For Cloud Security Auditors
When reviewing an AWS account with ALBs, answer the following questions:
- For each internet-facing ALB: are there any Target Group members that are also registered in a different ALB or listener with weaker (or no) conditions?
- Is
routing.http.xff_header_processing.modeset topreserve? If yes, does any downstream service trustX-Forwarded-Forfor access decisions? - Walk listener rules in priority order. For each restrictive rule (auth action, source-ip), is there a broader rule at a lower priority number that matches the same traffic first?
- If a CloudFront distribution fronts an ALB, can you send HTTP or HTTPS directly to the ALB DNS and get a non-error response?
- For source-ip gated rules: enumerate all paths to the gated targets - same ALB on a different port, a different ALB in the same VPC, an NLB in front of the same instances.
For Developers
When ELBs are used widely across the infrastructure for routing, authentication, or IP-based restrictions, treat the ALB listener rule chain as part of your access-control model, not just networking configuration. Priority ordering matters as much as the conditions themselves. Review it the same way you would review middleware ordering in an application framework.
Do not treat a single IP gate as complete protection for a sensitive backend. A source-ip condition only protects the route where it is enforced. If the same targets are reachable through another ALB, listener, or port without equivalent restrictions, the backend may still be exposed. Combine source-ip conditions with authentication when possible, and verify that no alternate route reaches the same targets.
Lock down security groups on ALB origins. If a CloudFront distribution fronts an ALB, the ALB’s security group inbound rules should allow only CloudFront-managed prefix lists (com.amazonaws.global.cloudfront.origin-facing), not 0.0.0.0/0.
Set routing.http.xff_header_processing.mode to append or remove on Internet-facing ALBs. If the final backend uses client IP information for access-control decisions, rate limiting, audit logging, or security monitoring, do not allow clients to control the X-Forwarded-For header value.
Tool Release: ELBaph
Some of the issues above are hard to spot by looking at a single listener or load balancer in isolation. Finding them requires correlating listeners, rules, target groups, backend instances, and reachability across the whole ELB surface. Doing this manually is time-consuming and annoying, especially in large AWS accounts with a lot of load balancers.
This is why we built doyensec/ELBaph to automate exactly this.

It is a read-only CLI tool written in Go that maps ALBs, NLBs, listeners, rules, and targets into a single routing model.

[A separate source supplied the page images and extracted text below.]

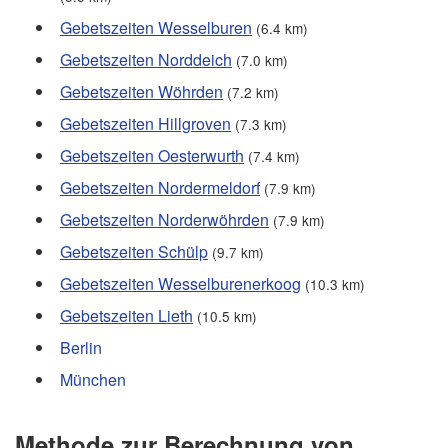
Gebetszeiten Wesselburen
(6.4 km)
Gebetszeiten Norddeich
(7.0 km)
Gebetszeiten Wöhrden
(7.2 km)
Gebetszeiten Hillgroven
(7.3 km)
Gebetszeiten Oesterwurth
(7.4 km)
Gebetszeiten Nordermeldorf
(7.9 km)
Gebetszeiten Norderwöhrden
(7.9 km)
Gebetszeiten Schülp
(9.7 km)
Gebetszeiten Wesselburenerkoog
(10.3 km)
Gebetszeiten Lieth
(10.5 km)
Berlin
München
Methode zur Berechnung von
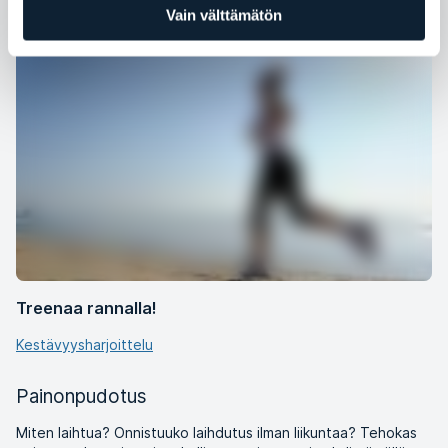
Vain välttämätön
Kymmenen syytä juosta
Treenaa rannalla!
Kestävyysharjoittelu
Painonpudotus
Miten laihtua? Onnistuuko laihdutus ilman liikuntaa? Tehokas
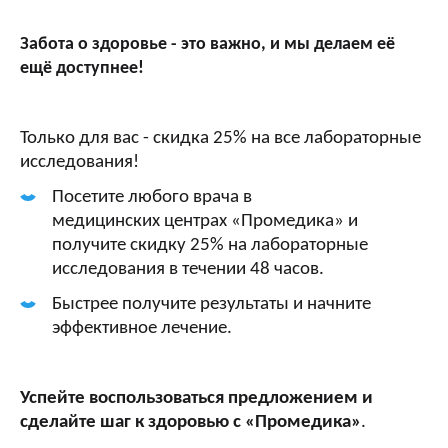
Забота о здоровье - это важно, и мы делаем её
ещё доступнее!
Только для вас - скидка 25% на все лабораторные
исследования!
Посетите любого врача в
медицинских центрах «Промедика» и
получите скидку 25% на лабораторные
исследования в течении 48 часов.
Быстрее получите результаты и начните
эффективное лечение.
Успейте воспользоваться предложением и
сделайте шаг к здоровью с «Промедика»
.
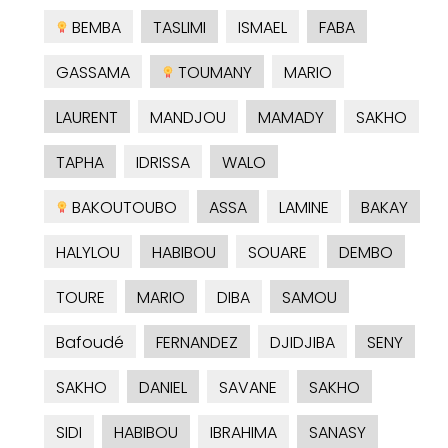
BEMBA
TASLIMI
ISMAEL
FABA
GASSAMA
TOUMANY
MARIO
LAURENT
MANDJOU
MAMADY
SAKHO
TAPHA
IDRISSA
WALO
BAKOUTOUBO
ASSA
LAMINE
BAKAY
HALYLOU
HABIBOU
SOUARE
DEMBO
TOURE
MARIO
DIBA
SAMOU
Bafoudé
FERNANDEZ
DJIDJIBA
SENY
SAKHO
DANIEL
SAVANE
SAKHO
SIDI
HABIBOU
IBRAHIMA
SANASY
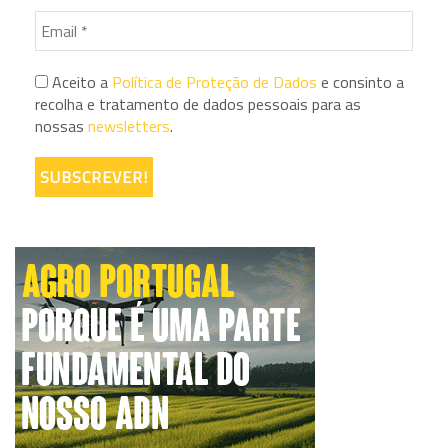
Aceito a
Política de Proteção de Dados
e consinto a
recolha e tratamento de dados pessoais para as
nossas
newsletters
.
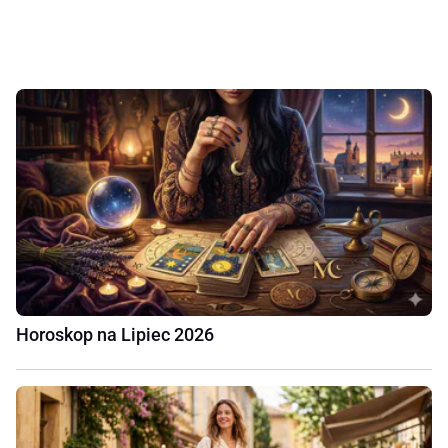
Horoskop na Lipiec 2026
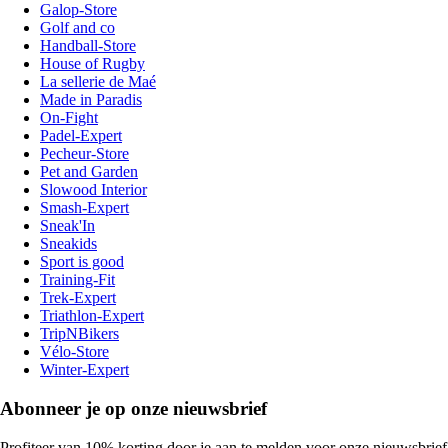
Galop-Store
Golf and co
Handball-Store
House of Rugby
La sellerie de Maé
Made in Paradis
On-Fight
Padel-Expert
Pecheur-Store
Pet and Garden
Slowood Interior
Smash-Expert
Sneak'In
Sneakids
Sport is good
Training-Fit
Trek-Expert
Triathlon-Expert
TripNBikers
Vélo-Store
Winter-Expert
Abonneer je op onze nieuwsbrief
Profiteer van 10% korting door je aan te melden voor onze nieuwsbrief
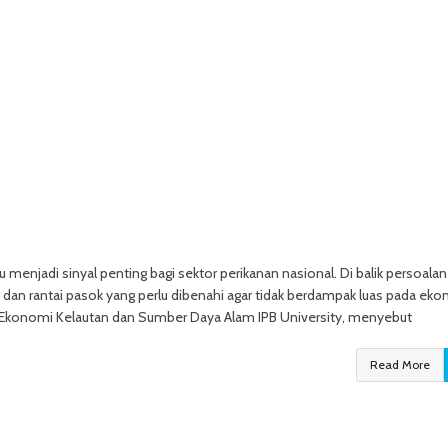
enjadi sinyal penting bagi sektor perikanan nasional. Di balik persoalan
u dan rantai pasok yang perlu dibenahi agar tidak berdampak luas pada ek
ar Ekonomi Kelautan dan Sumber Daya Alam IPB University, menyebut
Read More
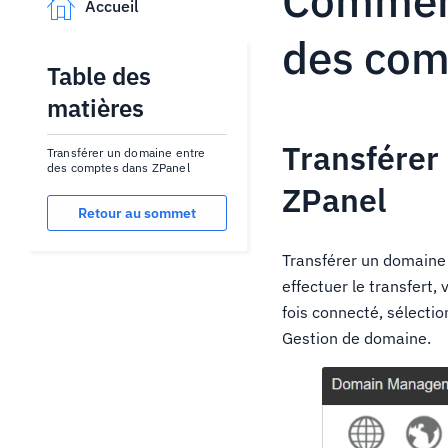
Comment
Accueil
des com
Table des
matières
Transférer
Transférer un domaine entre
des comptes dans ZPanel
ZPanel
Retour au sommet
Transférer un domaine 
effectuer le transfert
fois connecté, sélectio
Gestion de domaine.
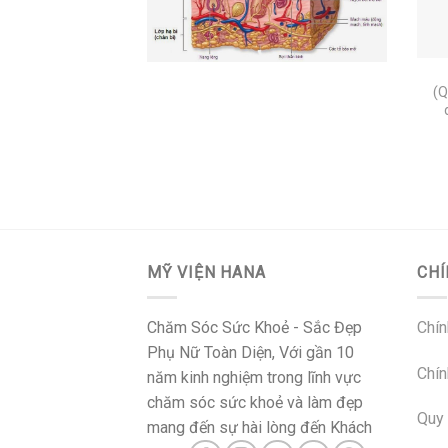
+
(Q
MỸ VIỆN HANA
CHÍ
Chăm Sóc Sức Khoẻ - Sắc Đẹp
Chín
Phụ Nữ Toàn Diện, Với gần 10
Chín
năm kinh nghiệm trong lĩnh vực
chăm sóc sức khoẻ và làm đẹp
Quy 
mang đến sự hài lòng đến Khách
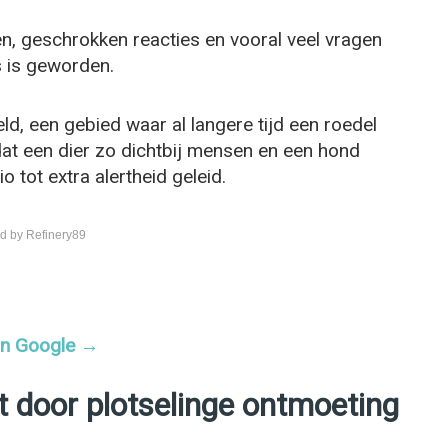
n, geschrokken reacties en vooral veel vragen
s is geworden.
d, een gebied waar al langere tijd een roedel
dat een dier zo dichtbij mensen en een hond
o tot extra alertheid geleid.
d by Refinery89
 in Google →
t door plotselinge ontmoeting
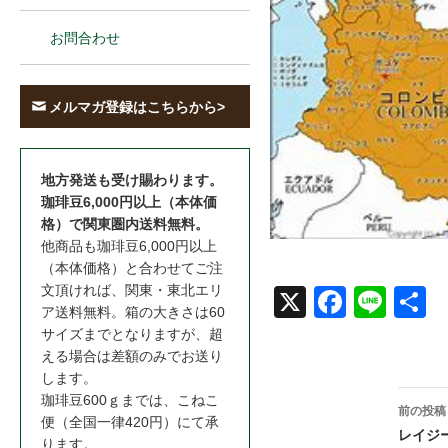
お問合わせ
メルマガ登録はこちらから>
地方発送も受け賜わります。
珈琲豆6,000円以上（本体価
格）で関東圏内送料無料。
他商品も珈琲豆6,000円以上
（本体価格）と合わせてご注
文頂ければ、関東・東北エリ
X
Face
Line
共
ア送料無料。箱の大きさは60
book
サイズまでとなりますが、超
える場合は差額のみでお送り
します。
投
珈琲豆600ｇまでは、こねこ
前の投稿
便（全国一律420円）にて承
稿
レイジー
ります。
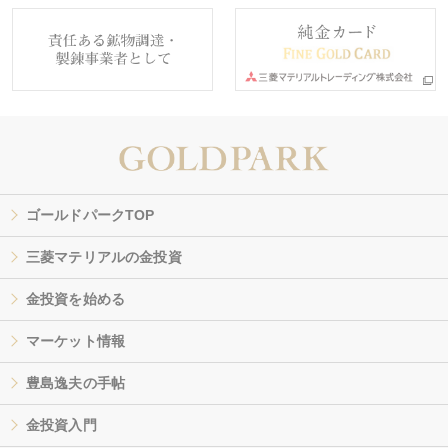
ゴールドパークTOP
三菱マテリアルの金投資
金投資を始める
マーケット情報
豊島逸夫の手帖
金投資入門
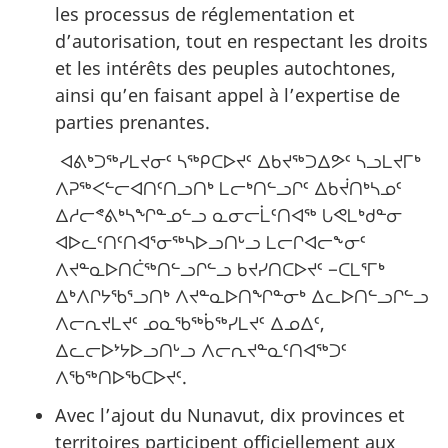
les processus de réglementation et
d’autorisation, tout en respectant les droits
et les intérêts des peuples autochtones,
ainsi qu’en faisant appel à l’expertise de
parties prenantes.
ᐊᕕᒃᑐᖅᓯᒪᔪᓂᑦ ᓴᖅᑭᑕᐅᔪᑦ ᐃᑲᔪᖅᑐᐃᕗᑦ ᓴᓗᒪᔪᒥᒃ
ᐱᕈᖅᐸᓪᓕᐊᑎᑦᑎᓗᑎᒃ ᒪᓕᒃᑎᓪᓗᒋᑦ ᐃᑲᔫᑎᒃᓴᓄᑦ
ᐃᓱᓕᕝᕕᒃᓴᖏᓐᓄᓪᓗ ᓇᓂᓕᒫᑦᑎᐊᖅ ᒐᕙᒪᒃᑯᓐᓂ
ᐊᐅᓚᑦᑎᑦᑎᐊᕐᓂᖅᓴᐅᓗᑎᒡᓗ ᒪᓕᒋᐊᓕᖕᓂᑦ
ᐱᔪᓐᓇᐅᑎᑖᖅᑎᓪᓗᒋᓪᓗ ᑲᔪᓯᑎᑕᐅᔪᑦ −ᑕᒪᕐᒥᒃ
ᐃᒃᐱᒋᔭᖃᕐᓗᑎᒃ ᐱᔪᓐᓇᐅᑎᖏᓐᓂᒃ ᐃᓚᐅᑎᓪᓗᒋᓪᓗ
ᐱᓕᕆᔪᒪᔪᑦ ᓄᓇᖃᖅᑳᖅᓯᒪᔪᑦ ᐃᓄᐃᑦ,
ᐃᓚᓕᐅᔾᔭᐅᓗᑎᒡᓗ ᐱᓕᕆᔪᓐᓇᑦᑎᐊᖅᑐᑦ
ᐱᖃᖅᑎᐅᖃᑕᐅᔪᑦ.
Avec l’ajout du Nunavut, dix provinces et
territoires participent officiellement aux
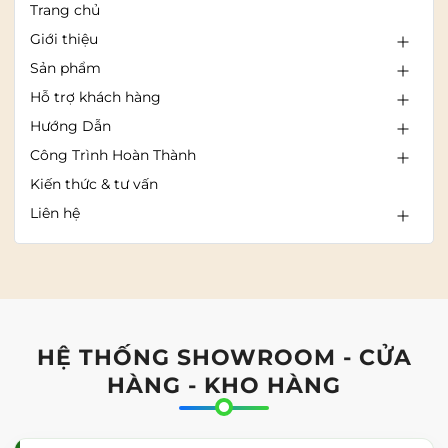
Trang chủ
Giới thiệu
Sản phẩm
Hỗ trợ khách hàng
Hướng Dẫn
Công Trình Hoàn Thành
Kiến thức & tư vấn
Liên hệ
HỆ THỐNG SHOWROOM - CỬA
HÀNG - KHO HÀNG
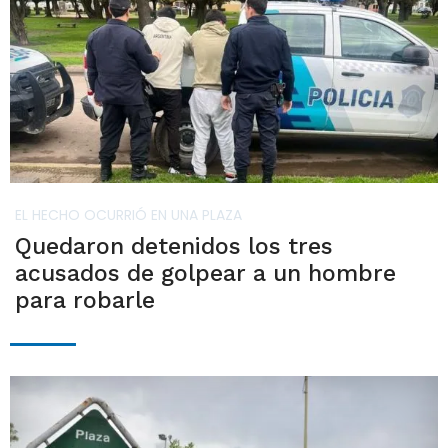
EL HECHO OCURRIÓ EN UNA PLAZA
Quedaron detenidos los tres
acusados de golpear a un hombre
para robarle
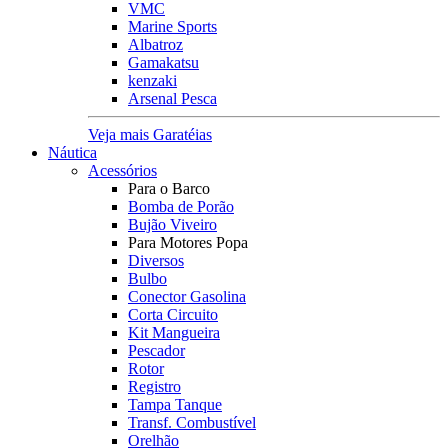
VMC
Marine Sports
Albatroz
Gamakatsu
kenzaki
Arsenal Pesca
Veja mais Garatéias
Náutica
Acessórios
Para o Barco
Bomba de Porão
Bujão Viveiro
Para Motores Popa
Diversos
Bulbo
Conector Gasolina
Corta Circuito
Kit Mangueira
Pescador
Rotor
Registro
Tampa Tanque
Transf. Combustível
Orelhão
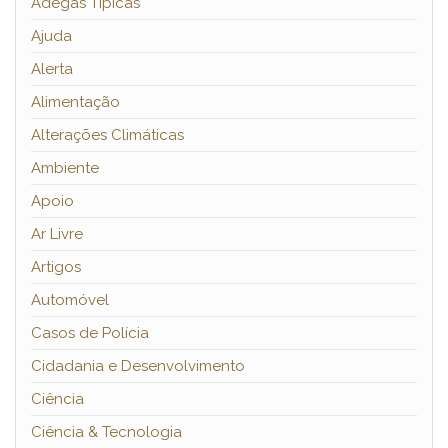
Adegas Típicas
Ajuda
Alerta
Alimentação
Alterações Climáticas
Ambiente
Apoio
Ar Livre
Artigos
Automóvel
Casos de Polícia
Cidadania e Desenvolvimento
Ciência
Ciência & Tecnologia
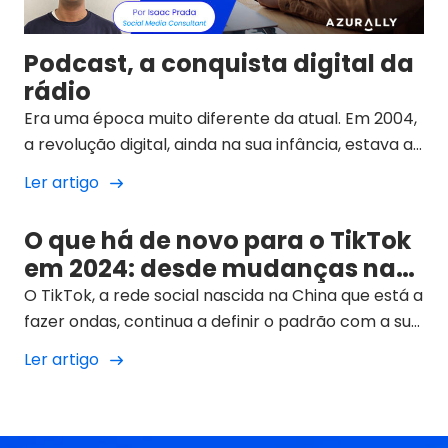
Podcast, a conquista digital da
rádio
Era uma época muito diferente da atual. Em 2004,
a revolução digital, ainda na sua infância, estava a
avançar a passos largos. A indústria da música
Ler artigo
estava a tremer no meio de uma tempestade sem
precedentes provocada pelo boom do MP3, pela
O que há de novo para o TikTok
pirataria, pelas grandes plataformas de partilha
em 2024: desde mudanças na
de ficheiros P2P e por um aparelho que iria mudar
sua estrutura e aplicação até à
O TikTok, a rede social nascida na China que está a
tudo: o iPod.
sua inserção no contexto
fazer ondas, continua a definir o padrão com a sua
geopolítico?
capacidade de evoluir e de se adaptar às novas
Ler artigo
exigências dos seus utilizadores. Nos últimos
meses, a popular plataforma de vídeos curtos
passou por uma série de transformações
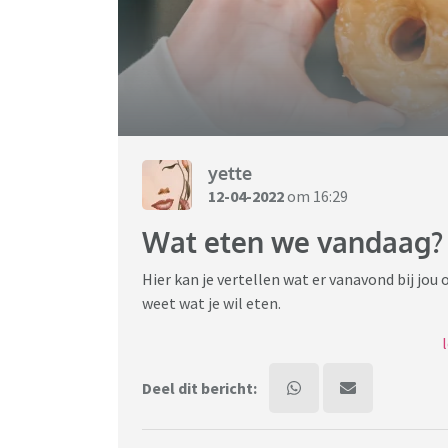
yette
12-04-2022
om 16:29
Wat eten we vandaag? 
Hier kan je vertellen wat er vanavond bij jou
weet wat je wil eten.
Na deel 1 door Dolfje (waarvoor dank!!!) is he
Deel dit bericht:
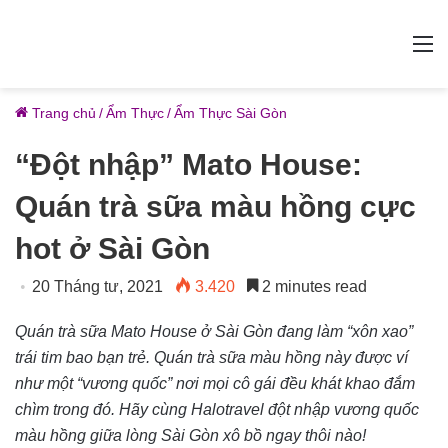
M
Trang chủ
/
Ẩm Thực
/
Ẩm Thực Sài Gòn
“Đột nhập” Mato House:
Quán trà sữa màu hồng cực
hot ở Sài Gòn
20 Tháng tư, 2021
3.420
2 minutes read
Quán trà sữa Mato House ở Sài Gòn đang làm “xôn xao”
trái tim bao bạn trẻ. Quán trà sữa màu hồng này được ví
như một “vương quốc” nơi mọi cô gái đều khát khao đắm
chìm trong đó. Hãy cùng Halotravel đột nhập vương quốc
màu hồng giữa lòng Sài Gòn xô bồ ngay thôi nào!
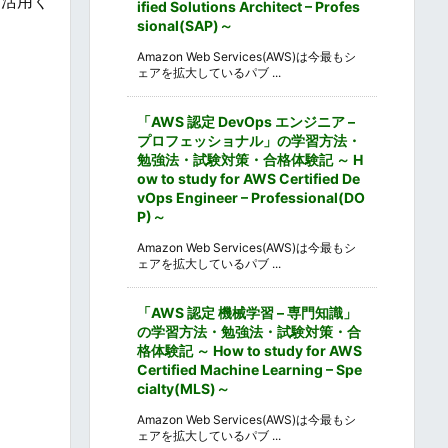
ご活用く
ified Solutions Architect – Profes
sional(SAP)～
Amazon Web Services(AWS)は今最もシ
ェアを拡大しているパブ ...
「AWS 認定 DevOps エンジニア –
プロフェッショナル」の学習方法・
勉強法・試験対策・合格体験記 ～ H
ow to study for AWS Certified De
vOps Engineer – Professional(DO
P)～
Amazon Web Services(AWS)は今最もシ
ェアを拡大しているパブ ...
「AWS 認定 機械学習 – 専門知識」
の学習方法・勉強法・試験対策・合
格体験記 ～ How to study for AWS
Certified Machine Learning – Spe
cialty(MLS)～
Amazon Web Services(AWS)は今最もシ
ェアを拡大しているパブ ...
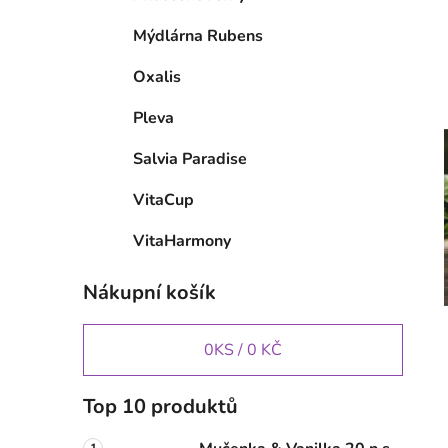
Mýdlárna Rubens
Oxalis
Pleva
Salvia Paradise
VitaCup
VitaHarmony
Nákupní košík
0
KS /
0 KČ
Top 10 produktů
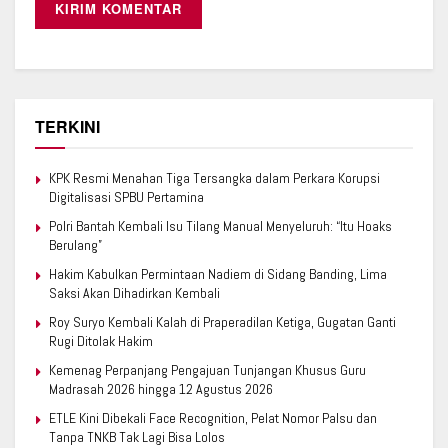
TERKINI
KPK Resmi Menahan Tiga Tersangka dalam Perkara Korupsi
Digitalisasi SPBU Pertamina
Polri Bantah Kembali Isu Tilang Manual Menyeluruh: “Itu Hoaks
Berulang”
Hakim Kabulkan Permintaan Nadiem di Sidang Banding, Lima
Saksi Akan Dihadirkan Kembali
Roy Suryo Kembali Kalah di Praperadilan Ketiga, Gugatan Ganti
Rugi Ditolak Hakim
Kemenag Perpanjang Pengajuan Tunjangan Khusus Guru
Madrasah 2026 hingga 12 Agustus 2026
ETLE Kini Dibekali Face Recognition, Pelat Nomor Palsu dan
Tanpa TNKB Tak Lagi Bisa Lolos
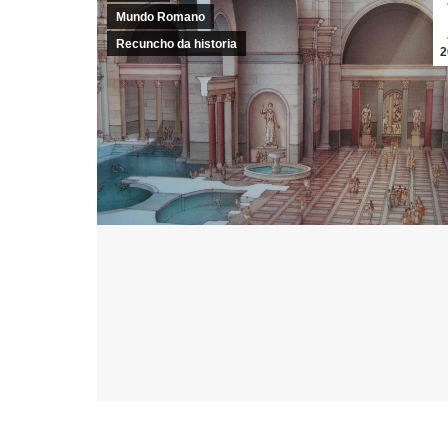
Mundo Romano
Recuncho da historia
2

It then looks for exposed paths, runs targeted HTTP/HTTPS reachability probes, and generates a structured report with the root cause, exploit path, and remediation for each finding.
It works with SecurityAudit-style read-only permissions and outputs findings live to the terminal as each check completes, alongside a JSON, Markdown, or SARIF report and an interactive topology.html that maps the full routing graph from VPC to backend targets.
# Scan a region - findings printed live, output folder created automatically
elbaph scan --region us-east-1
# Scan multiple regions using an AWS profile
elbaph scan --all-regions -p my-pentest-profile
ELBaph gave us the extra leverage needed to scale manual ELB reviews. Let us know your feedback!
Hands-On IaC Lab
We also developed a Terraform (IaC) laboratory to deploy a vulnerable dummy application and play with the vulnerability: https://github.com/doyensec/cloudsec-tidbits/tree/main/lab-elbaph
The lab deploys two Internet-facing ALBs, a CloudFront distribution in front of the public one, and two EC2 instances running a small Go web application, showcasing a few of the misconfigurations described above.